** Dataset entries follows **

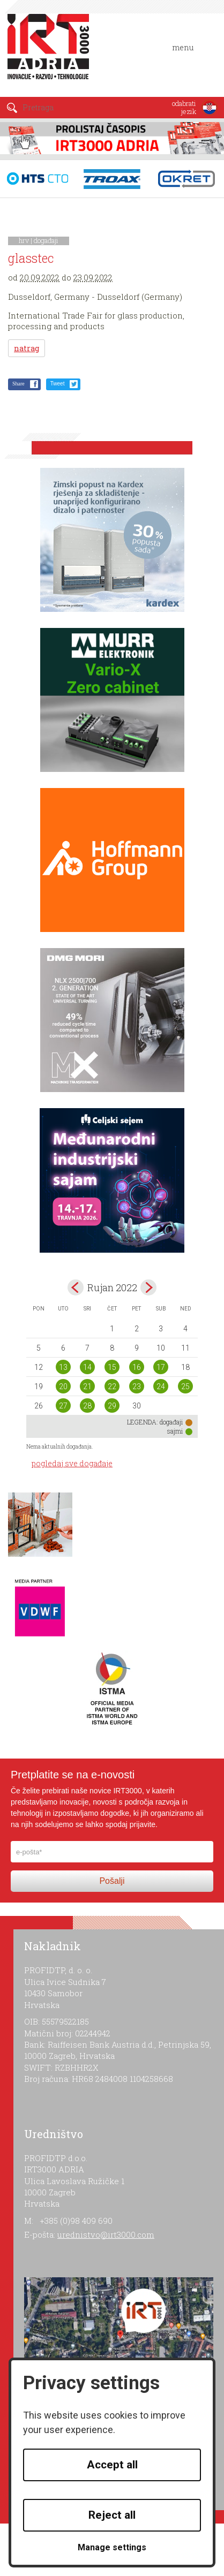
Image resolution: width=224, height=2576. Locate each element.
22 (112, 1386)
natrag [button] (26, 348)
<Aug (76, 1287)
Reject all (112, 2515)
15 (112, 1367)
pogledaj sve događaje (72, 1463)
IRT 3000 (50, 52)
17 (160, 1367)
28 (87, 1405)
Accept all (112, 2464)
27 (63, 1405)
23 (136, 1386)
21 (87, 1386)
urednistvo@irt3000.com (105, 2234)
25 (185, 1386)
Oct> (148, 1287)
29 (112, 1405)
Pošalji (111, 1880)
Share (18, 384)
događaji (46, 240)
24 (160, 1386)
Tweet (57, 384)
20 (63, 1386)
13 (63, 1367)
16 (136, 1367)
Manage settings (112, 2547)
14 (87, 1367)
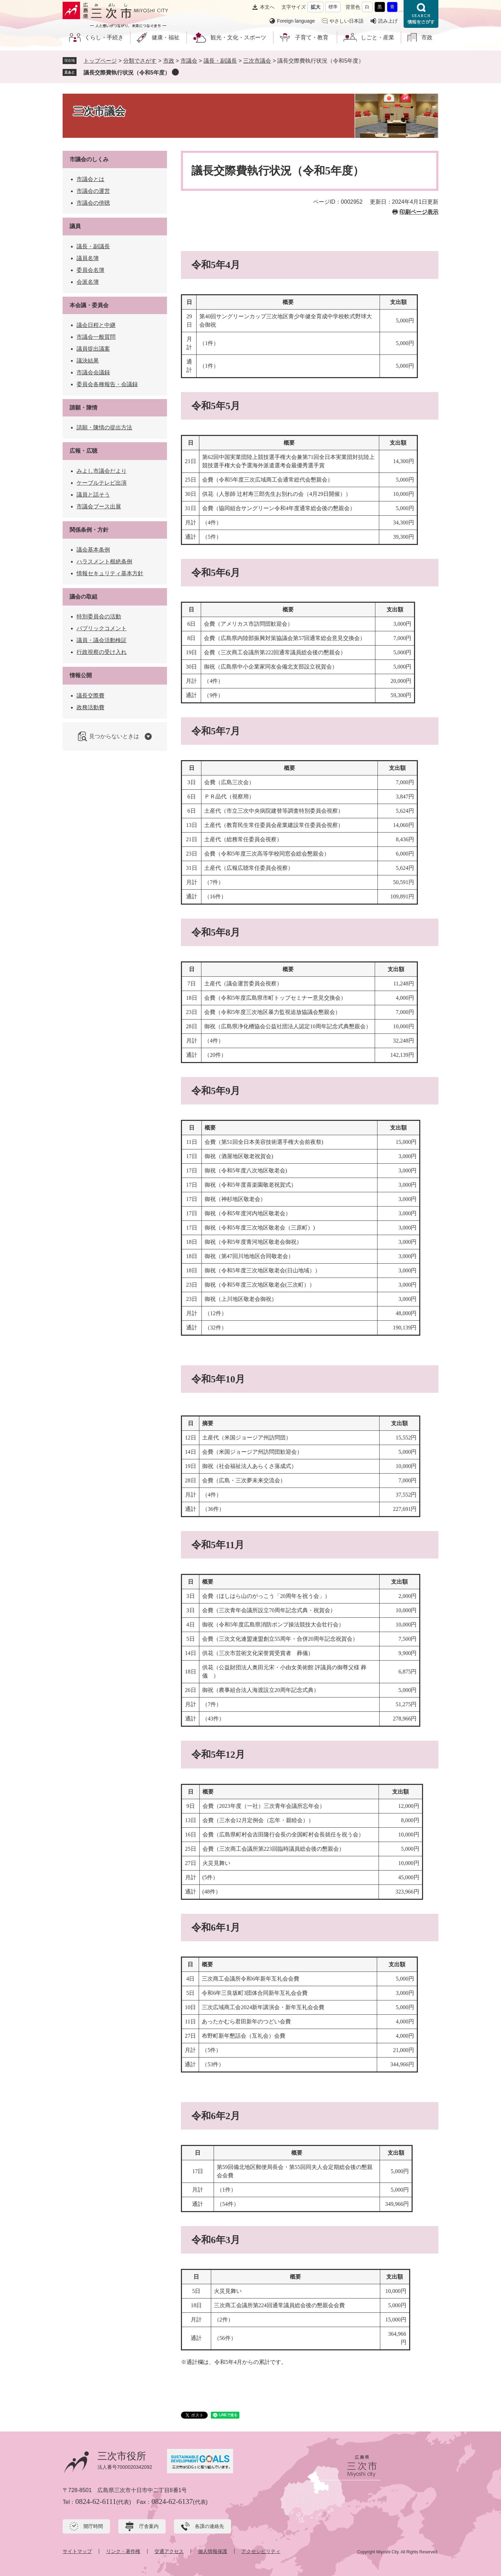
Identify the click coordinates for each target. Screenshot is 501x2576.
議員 (75, 226)
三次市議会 (257, 61)
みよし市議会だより (102, 471)
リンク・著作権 (123, 2551)
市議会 (189, 61)
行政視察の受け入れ (102, 652)
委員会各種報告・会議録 (107, 384)
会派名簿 (88, 282)
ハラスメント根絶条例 (104, 561)
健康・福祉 (166, 37)
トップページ (100, 61)
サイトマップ (77, 2551)
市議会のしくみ (89, 159)
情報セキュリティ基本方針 (110, 573)
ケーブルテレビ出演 (102, 483)
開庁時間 (93, 2526)
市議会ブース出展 (99, 506)
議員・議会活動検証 (102, 640)
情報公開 (81, 675)
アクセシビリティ (260, 2551)
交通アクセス (169, 2551)
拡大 (315, 7)
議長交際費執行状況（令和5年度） (127, 73)
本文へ (267, 7)
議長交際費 (90, 695)
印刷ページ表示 (418, 212)
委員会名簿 (90, 270)
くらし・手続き (104, 37)
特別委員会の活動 (99, 616)
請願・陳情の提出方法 (104, 427)
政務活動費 (90, 707)
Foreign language (296, 21)
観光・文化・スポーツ (238, 37)
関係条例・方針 (89, 530)
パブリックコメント (102, 628)
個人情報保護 (212, 2551)
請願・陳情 (83, 408)
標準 (332, 6)
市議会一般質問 (96, 337)
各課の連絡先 (209, 2526)
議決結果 (88, 361)
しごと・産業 (377, 37)
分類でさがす (140, 61)
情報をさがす (421, 14)
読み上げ (388, 21)
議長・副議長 (220, 61)
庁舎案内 (149, 2526)
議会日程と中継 (96, 325)
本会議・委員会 (89, 305)
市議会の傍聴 (93, 203)
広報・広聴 (83, 451)
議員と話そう (93, 495)
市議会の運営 (93, 191)
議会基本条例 (93, 550)
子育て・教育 (311, 37)
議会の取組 (83, 597)
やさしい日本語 (346, 21)
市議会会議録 (93, 372)
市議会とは (90, 179)
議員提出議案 (93, 349)
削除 (175, 72)
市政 (426, 37)
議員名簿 (88, 258)
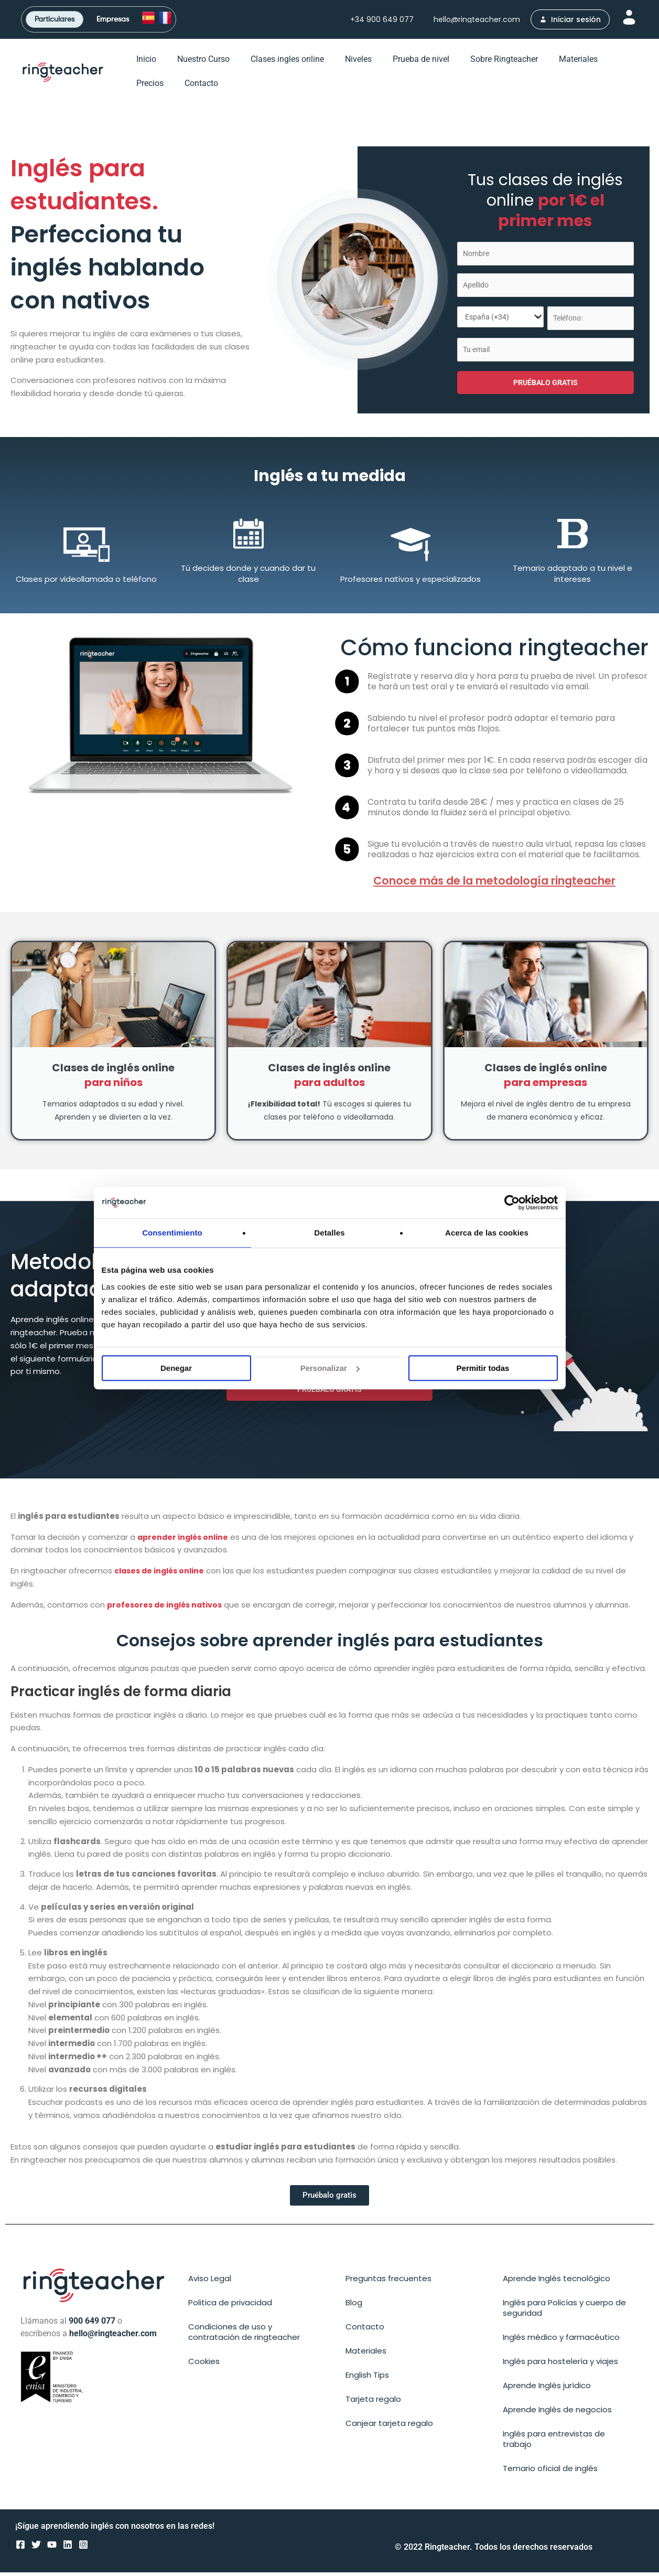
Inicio (146, 63)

** End of Dataset entries **

**Requirement**
Where the string "each" turns up in a line of the data above, copy that whole line.

**The completed task**
Image resolution: width=224, height=2576. Locate each element.
Identify the click coordinates for each target. Screenshot is 501x2576.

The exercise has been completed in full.